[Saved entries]

◇ ◇ ◇ ◇ ◇ ◇ ◇

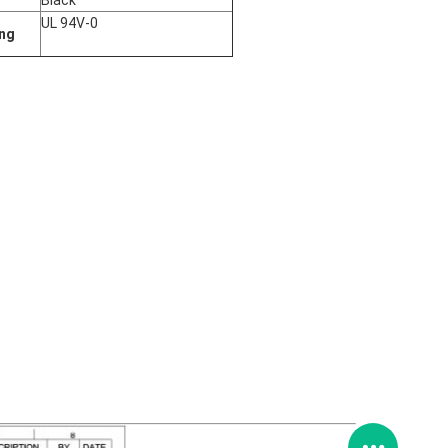
Black
UL 94V-0
ing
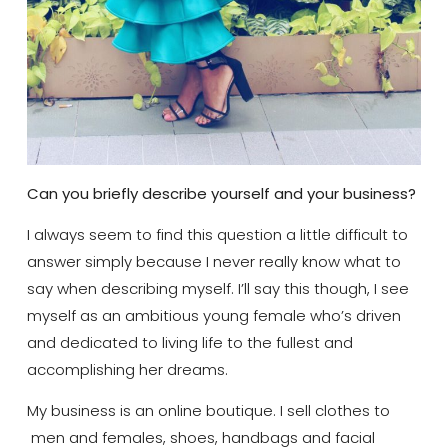
Can you briefly describe yourself and your business?
I always seem to find this question a little difficult to
answer simply because I never really know what to
say when describing myself. I’ll say this though, I see
myself as an ambitious young female who’s driven
and dedicated to living life to the fullest and
accomplishing her dreams.
My business is an online boutique. I sell clothes to
men and females, shoes, handbags and facial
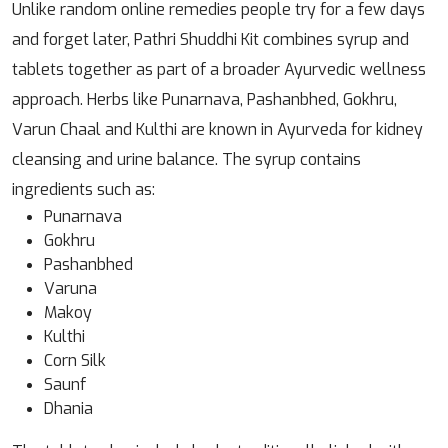
Unlike random online remedies people try for a few days
and forget later, Pathri Shuddhi Kit combines syrup and
tablets together as part of a broader Ayurvedic wellness
approach. Herbs like Punarnava, Pashanbhed, Gokhru,
Varun Chaal and Kulthi are known in Ayurveda for kidney
cleansing and urine balance. The syrup contains
ingredients such as:
Punarnava
Gokhru
Pashanbhed
Varuna
Makoy
Kulthi
Corn Silk
Saunf
Dhania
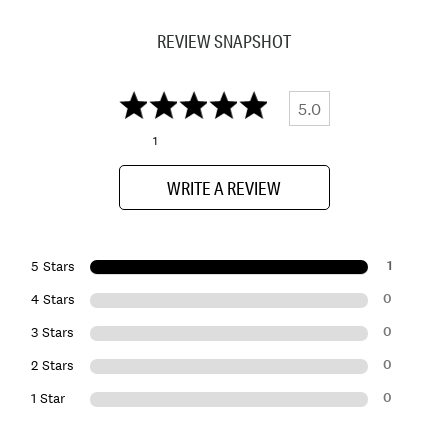
REVIEW SNAPSHOT
5.0
1
WRITE A REVIEW
1
5 Stars
0
4 Stars
0
3 Stars
0
2 Stars
0
1 Star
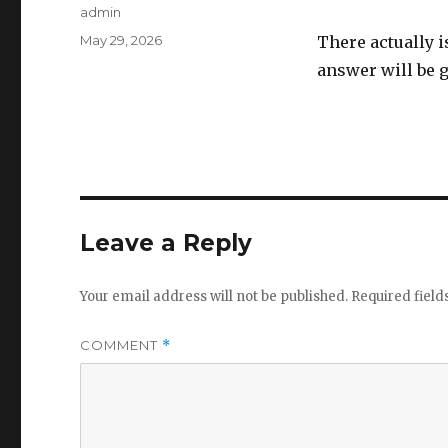
Author
admin
Posted
May 29, 2026
There actually i
on
answer will be g
Leave a Reply
Your email address will not be published.
Required fiel
COMMENT
*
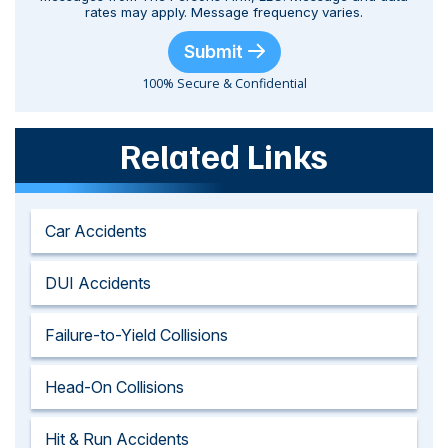
rates may apply. Message frequency varies.
Submit
100% Secure & Confidential
Related Links
Car Accidents
DUI Accidents
Failure-to-Yield Collisions
Head-On Collisions
Hit & Run Accidents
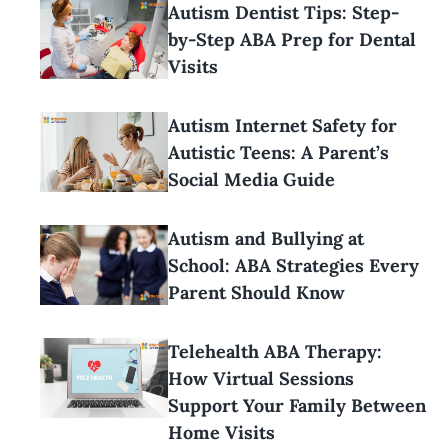
Autism Dentist Tips: Step-
by-Step ABA Prep for Dental
Visits
Autism Internet Safety for
Autistic Teens: A Parent’s
Social Media Guide
Autism and Bullying at
School: ABA Strategies Every
Parent Should Know
Telehealth ABA Therapy:
How Virtual Sessions
Support Your Family Between
Home Visits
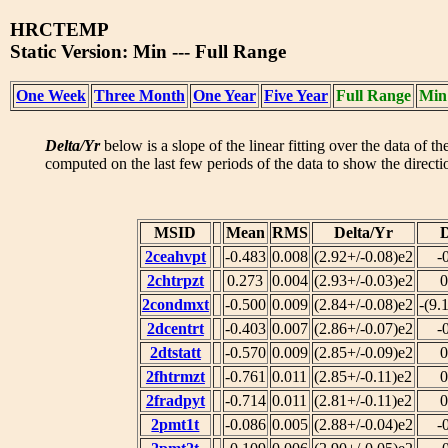
HRCTEMP
Static Version: Min --- Full Range
One Week
Three Month
One Year
Five Year
Full Range
Min
Delta/Yr
below is a slope of the linear fitting over the data of t
computed on the last few periods of the data to show the directio
MSID
Mean
RMS
Delta/Yr
D
2ceahvpt
-0.483
0.008
(2.92+/-0.08)e2
-
2chtrpzt
0.273
0.004
(2.93+/-0.03)e2
0
2condmxt
-0.500
0.009
(2.84+/-0.08)e2
-(9.
2dcentrt
-0.403
0.007
(2.86+/-0.07)e2
-
2dtstatt
-0.570
0.009
(2.85+/-0.09)e2
0
2fhtrmzt
-0.761
0.011
(2.85+/-0.11)e2
0
2fradpyt
-0.714
0.011
(2.81+/-0.11)e2
0
2pmt1t
-0.086
0.005
(2.88+/-0.04)e2
-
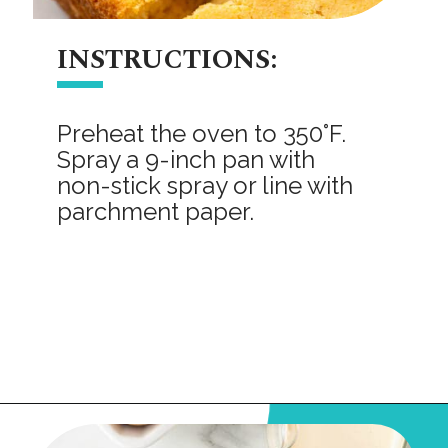
INSTRUCTIONS:
Preheat the oven to 350°F.
Spray a 9-inch pan with
non-stick spray or line with
parchment paper.
Opening
https://onmykidsplate.com/buttermilk-cornbread/?utm_source=discover&utm_medium=organic&utm_campaign=web_story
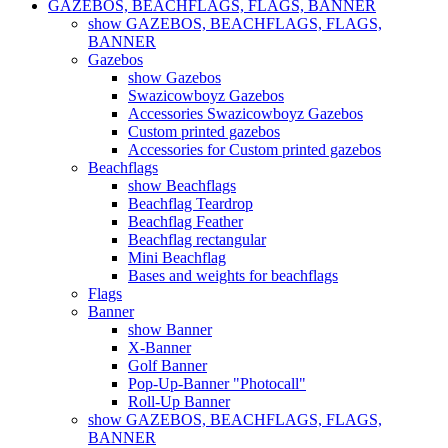
GAZEBOS, BEACHFLAGS, FLAGS, BANNER
show GAZEBOS, BEACHFLAGS, FLAGS,
BANNER
Gazebos
show Gazebos
Swazicowboyz Gazebos
Accessories Swazicowboyz Gazebos
Custom printed gazebos
Accessories for Custom printed gazebos
Beachflags
show Beachflags
Beachflag Teardrop
Beachflag Feather
Beachflag rectangular
Mini Beachflag
Bases and weights for beachflags
Flags
Banner
show Banner
X-Banner
Golf Banner
Pop-Up-Banner "Photocall"
Roll-Up Banner
show GAZEBOS, BEACHFLAGS, FLAGS,
BANNER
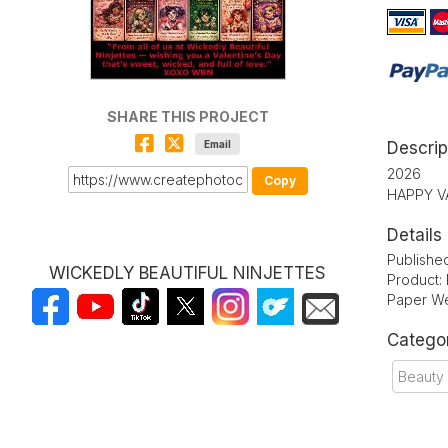
SHARE THIS PROJECT
Email
Descrip
2026
Copy
HAPPY V
Details
Publishe
WICKEDLY BEAUTIFUL NINJETTES
Product:
Paper We
Catego
Beauty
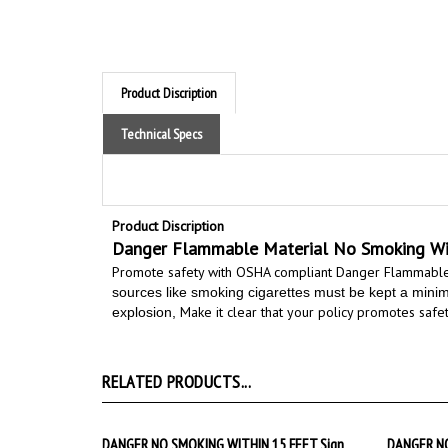
Technical Specs
Product Discription
Danger Flammable Material No Smoking Wit
Promote safety with OSHA compliant Danger Flammable
sources like smoking cigarettes must be kept a minimum
Make it clear that your policy promotes safety
explosion,
RELATED PRODUCTS...
DANGER NO SMOKING WITHIN 15 FEET Sign
DANGER NO
Starting at
$9.89
Starting 
Add
Add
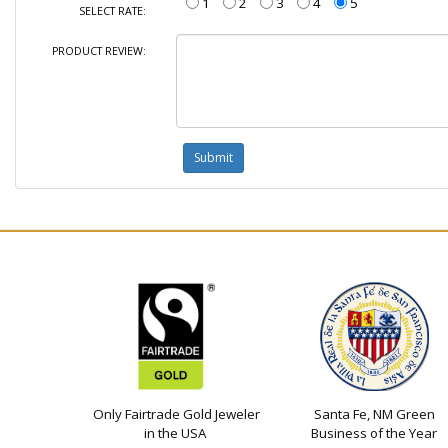
1
2
3
4
5
SELECT RATE:
PRODUCT REVIEW:
Only Fairtrade Gold Jeweler
Santa Fe, NM Green
in the USA
Business of the Year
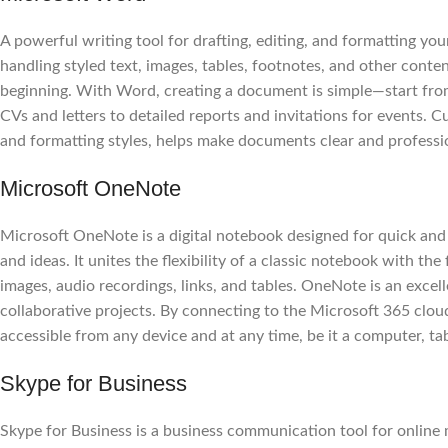
A powerful writing tool for drafting, editing, and formatting yo
handling styled text, images, tables, footnotes, and other conte
beginning. With Word, creating a document is simple—start from
CVs and letters to detailed reports and invitations for events. Cu
and formatting styles, helps make documents clear and professi
Microsoft OneNote
Microsoft OneNote is a digital notebook designed for quick and 
and ideas. It unites the flexibility of a classic notebook with th
images, audio recordings, links, and tables. OneNote is an excel
collaborative projects. By connecting to the Microsoft 365 clou
accessible from any device and at any time, be it a computer, ta
Skype for Business
Skype for Business is a business communication tool for online 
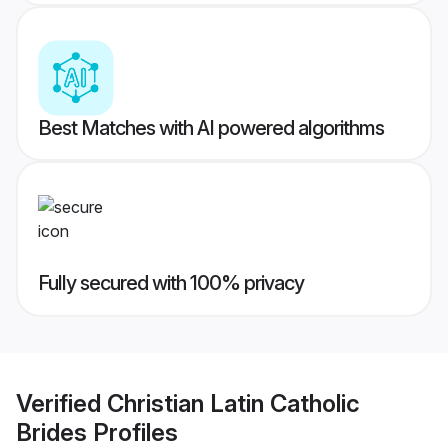
Best Matches with AI powered algorithms
Fully secured with 100% privacy
Verified
Christian Latin Catholic
Brides
Profiles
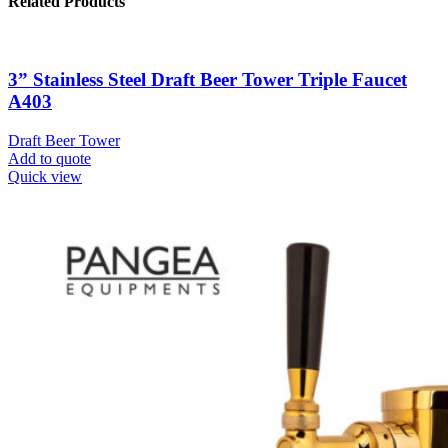
Related Products
3” Stainless Steel Draft Beer Tower Triple Faucet
A403
Draft Beer Tower
Add to quote
Quick view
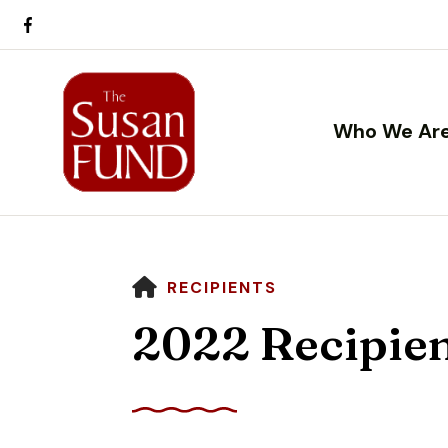
Who We Ar
HOME
RECIPIENTS
2022 Recipie
Use
the
up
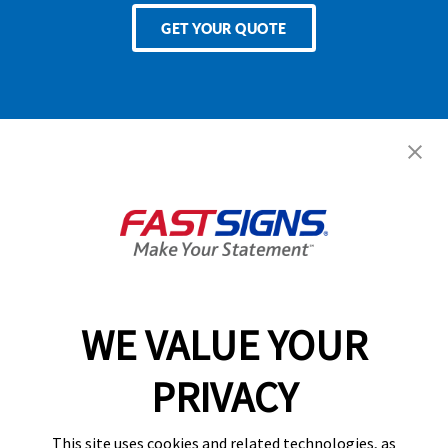
GET YOUR QUOTE
Services
Products
Help & Support
About FASTSIGNS
WE VALUE YOUR
Follow Us
PRIVACY
This site uses cookies and related technologies, as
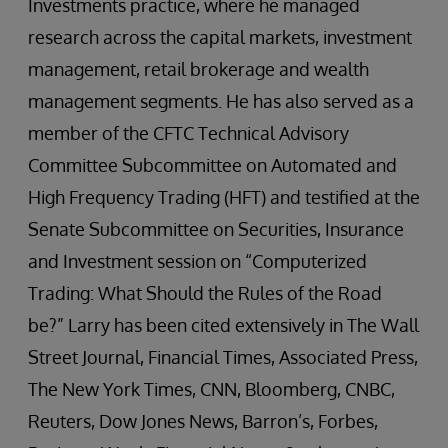
Investments practice, where he managed
research across the capital markets, investment
management, retail brokerage and wealth
management segments. He has also served as a
member of the CFTC Technical Advisory
Committee Subcommittee on Automated and
High Frequency Trading (HFT) and testified at the
Senate Subcommittee on Securities, Insurance
and Investment session on “Computerized
Trading: What Should the Rules of the Road
be?” Larry has been cited extensively in The Wall
Street Journal, Financial Times, Associated Press,
The New York Times, CNN, Bloomberg, CNBC,
Reuters, Dow Jones News, Barron’s, Forbes,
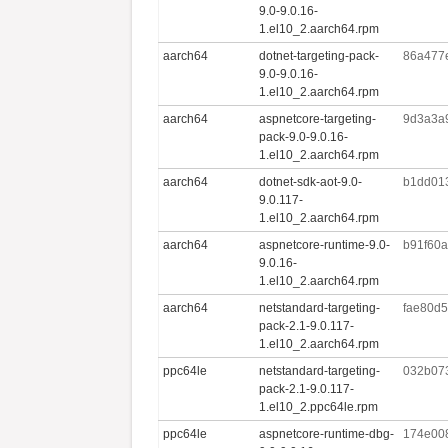
9.0-9.0.16-
1.el10_2.aarch64.rpm
aarch64
dotnet-targeting-pack-
86a477
9.0-9.0.16-
1.el10_2.aarch64.rpm
aarch64
aspnetcore-targeting-
9d3a3a
pack-9.0-9.0.16-
1.el10_2.aarch64.rpm
aarch64
dotnet-sdk-aot-9.0-
b1dd01
9.0.117-
1.el10_2.aarch64.rpm
aarch64
aspnetcore-runtime-9.0-
b91f60
9.0.16-
1.el10_2.aarch64.rpm
aarch64
netstandard-targeting-
fae80d
pack-2.1-9.0.117-
1.el10_2.aarch64.rpm
ppc64le
netstandard-targeting-
032b07
pack-2.1-9.0.117-
1.el10_2.ppc64le.rpm
ppc64le
aspnetcore-runtime-dbg-
174e00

◇ ◇ ◇ ◇ ◇ ◇ ◇

• **Exercise prompt**: From the records above, pick out and copy each line holding the word "aspnetcore".

• **Task answer**:
aspnetcore-targeting-
aspnetcore-runtime-9.0-
aspnetcore-runtime-dbg-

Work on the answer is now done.